_ACTIVITY_
Only the lines of the data holding the string "page" need to be returned.

_EXERCISE INPUTS_

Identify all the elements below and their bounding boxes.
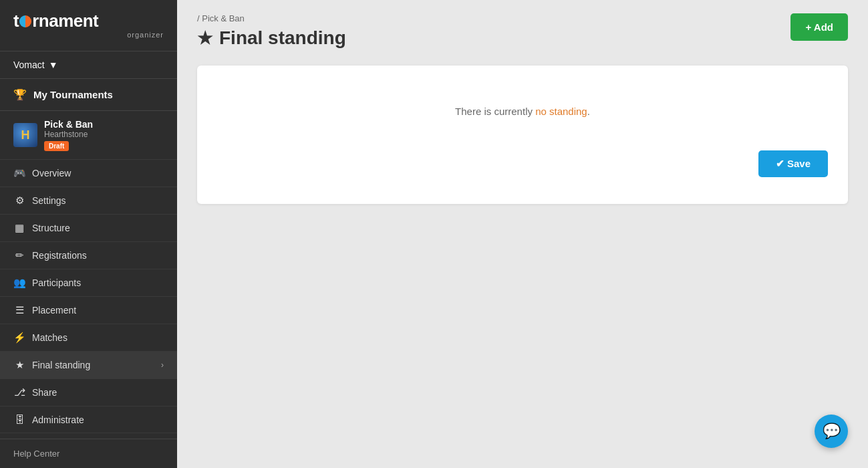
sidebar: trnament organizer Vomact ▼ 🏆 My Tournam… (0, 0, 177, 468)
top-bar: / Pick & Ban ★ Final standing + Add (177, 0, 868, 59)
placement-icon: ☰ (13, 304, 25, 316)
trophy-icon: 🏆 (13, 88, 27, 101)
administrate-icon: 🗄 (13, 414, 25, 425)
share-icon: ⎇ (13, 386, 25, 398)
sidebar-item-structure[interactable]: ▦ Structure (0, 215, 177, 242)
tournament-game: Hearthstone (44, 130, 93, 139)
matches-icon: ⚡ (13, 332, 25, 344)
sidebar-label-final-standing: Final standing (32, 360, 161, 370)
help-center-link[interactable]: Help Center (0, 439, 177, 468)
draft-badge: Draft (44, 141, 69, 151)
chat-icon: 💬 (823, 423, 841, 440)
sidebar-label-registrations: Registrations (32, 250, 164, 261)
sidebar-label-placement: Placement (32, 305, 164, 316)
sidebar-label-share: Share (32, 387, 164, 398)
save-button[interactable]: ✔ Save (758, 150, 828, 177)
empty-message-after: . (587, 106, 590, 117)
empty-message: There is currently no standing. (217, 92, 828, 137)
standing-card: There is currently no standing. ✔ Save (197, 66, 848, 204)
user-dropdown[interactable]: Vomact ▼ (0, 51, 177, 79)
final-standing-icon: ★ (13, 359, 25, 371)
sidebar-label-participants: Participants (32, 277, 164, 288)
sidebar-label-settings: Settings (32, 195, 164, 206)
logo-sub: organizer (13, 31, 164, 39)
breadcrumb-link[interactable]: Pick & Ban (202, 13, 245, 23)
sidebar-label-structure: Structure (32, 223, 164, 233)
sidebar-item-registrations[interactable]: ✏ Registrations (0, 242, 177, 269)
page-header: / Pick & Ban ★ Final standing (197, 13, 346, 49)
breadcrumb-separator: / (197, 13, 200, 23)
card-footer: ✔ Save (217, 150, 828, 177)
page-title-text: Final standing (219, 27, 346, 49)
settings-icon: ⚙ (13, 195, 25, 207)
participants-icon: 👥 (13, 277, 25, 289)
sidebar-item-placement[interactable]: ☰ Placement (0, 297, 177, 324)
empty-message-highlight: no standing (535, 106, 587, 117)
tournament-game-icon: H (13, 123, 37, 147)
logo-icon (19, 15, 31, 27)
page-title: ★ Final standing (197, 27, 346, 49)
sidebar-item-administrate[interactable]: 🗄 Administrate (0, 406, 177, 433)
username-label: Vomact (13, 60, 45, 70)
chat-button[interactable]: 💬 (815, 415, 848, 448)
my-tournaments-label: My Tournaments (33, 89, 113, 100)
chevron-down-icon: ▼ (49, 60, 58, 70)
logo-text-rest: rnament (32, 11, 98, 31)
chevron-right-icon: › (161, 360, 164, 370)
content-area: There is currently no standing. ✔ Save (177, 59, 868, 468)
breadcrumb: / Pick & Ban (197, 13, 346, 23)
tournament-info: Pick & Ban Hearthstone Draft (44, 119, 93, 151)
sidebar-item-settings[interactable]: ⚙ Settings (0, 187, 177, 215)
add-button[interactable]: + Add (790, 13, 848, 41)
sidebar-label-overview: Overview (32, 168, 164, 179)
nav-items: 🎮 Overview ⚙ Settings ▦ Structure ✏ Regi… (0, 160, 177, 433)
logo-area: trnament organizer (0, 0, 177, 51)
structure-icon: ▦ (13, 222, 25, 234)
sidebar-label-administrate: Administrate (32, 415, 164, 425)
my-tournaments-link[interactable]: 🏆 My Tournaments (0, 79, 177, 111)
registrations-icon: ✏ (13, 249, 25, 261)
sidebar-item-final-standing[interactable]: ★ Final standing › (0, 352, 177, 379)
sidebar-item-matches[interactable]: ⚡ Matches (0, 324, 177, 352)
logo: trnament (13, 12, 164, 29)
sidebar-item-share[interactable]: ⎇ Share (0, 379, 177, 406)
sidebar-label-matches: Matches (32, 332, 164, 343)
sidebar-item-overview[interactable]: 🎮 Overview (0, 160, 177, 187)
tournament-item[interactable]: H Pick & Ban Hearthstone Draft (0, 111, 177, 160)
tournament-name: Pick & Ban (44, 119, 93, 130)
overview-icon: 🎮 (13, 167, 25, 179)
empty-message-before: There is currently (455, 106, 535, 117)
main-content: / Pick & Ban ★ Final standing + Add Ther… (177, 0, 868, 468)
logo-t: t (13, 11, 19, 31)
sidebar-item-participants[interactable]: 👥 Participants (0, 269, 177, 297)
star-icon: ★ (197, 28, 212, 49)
...
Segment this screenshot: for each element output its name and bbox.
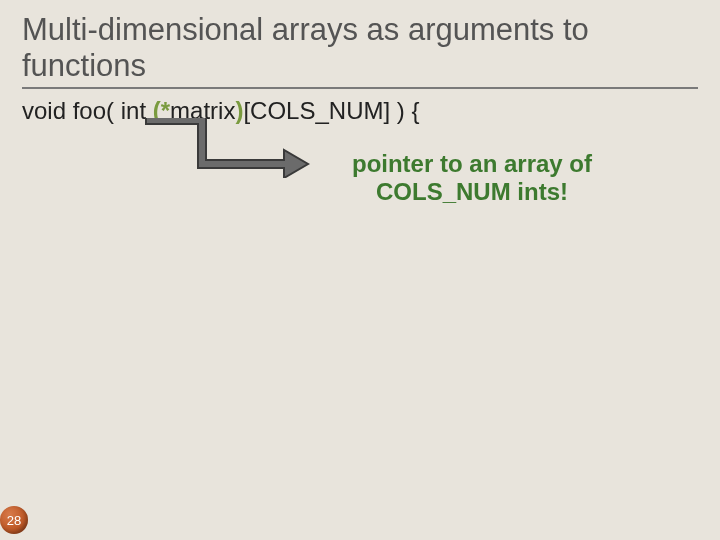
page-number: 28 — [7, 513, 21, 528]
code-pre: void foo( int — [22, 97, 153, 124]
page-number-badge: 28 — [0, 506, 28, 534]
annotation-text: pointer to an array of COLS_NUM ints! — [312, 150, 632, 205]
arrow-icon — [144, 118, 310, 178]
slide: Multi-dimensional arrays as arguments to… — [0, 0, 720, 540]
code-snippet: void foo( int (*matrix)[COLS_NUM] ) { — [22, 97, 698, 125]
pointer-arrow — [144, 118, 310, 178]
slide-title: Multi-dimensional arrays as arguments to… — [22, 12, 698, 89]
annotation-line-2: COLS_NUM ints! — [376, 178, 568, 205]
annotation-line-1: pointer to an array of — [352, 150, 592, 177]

_ANSWER BOX_
page-header: / Pick & Ban ★ Final standing (197, 13, 346, 49)
page-title-text: Final standing (219, 27, 346, 49)
page-title: ★ Final standing (197, 27, 346, 49)
page-number: 28 — [7, 513, 21, 528]
page-number-badge: 28 — [0, 506, 28, 534]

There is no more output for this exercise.